- _Task goal_
Write each entry out again verbatim, pictures excluded.
----- Task inputs
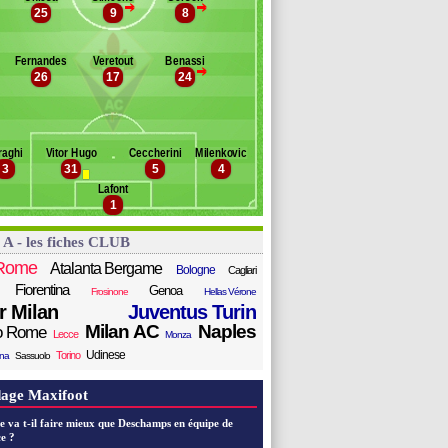
>
>
ejci
25
9
8
Banc des remplaçants
Fiorentina
baye
rancolini
agy
Fernandes
Veretout
Benassi
abo
kwonkwo
>
26
17
24
ks
z
ragowski
anturro
ysseric
a Costa
ancko
raghi
Vitor Hugo
Ceccherini
Milenkovic
urini
3
31
5
4
rallas
Lafont
oregaard
1
ttil
héréau
 A - les fiches CLUB
lahovic
Rome
Atalanta Bergame
Bologne
Cagliari
Fiorentina
Genoa
Frosinone
Hellas Vérone
er Milan
Juventus Turin
Milan AC
Naples
o Rome
Lecce
Monza
Udinese
Torino
ana
Sassuolo
age Maxifoot
e va t-il faire mieux que Deschamps en équipe de
e ?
----------
- _Written solution_
>
>
ejci
25
9
8
Banc des remplaçants
Fiorentina
baye
rancolini
agy
Fernandes
Veretout
Benassi
abo
kwonkwo
>
26
17
24
ks
z
ragowski
anturro
ysseric
a Costa
ancko
raghi
Vitor Hugo
Ceccherini
Milenkovic
urini
3
31
5
4
rallas
Lafont
oregaard
1
ttil
héréau
 A - les fiches CLUB
lahovic
Rome
Atalanta Bergame
Bologne
Cagliari
Fiorentina
Genoa
Frosinone
Hellas Vérone
er Milan
Juventus Turin
Milan AC
Naples
o Rome
Lecce
Monza
Udinese
Torino
ana
Sassuolo
age Maxifoot
e va t-il faire mieux que Deschamps en équipe de
e ?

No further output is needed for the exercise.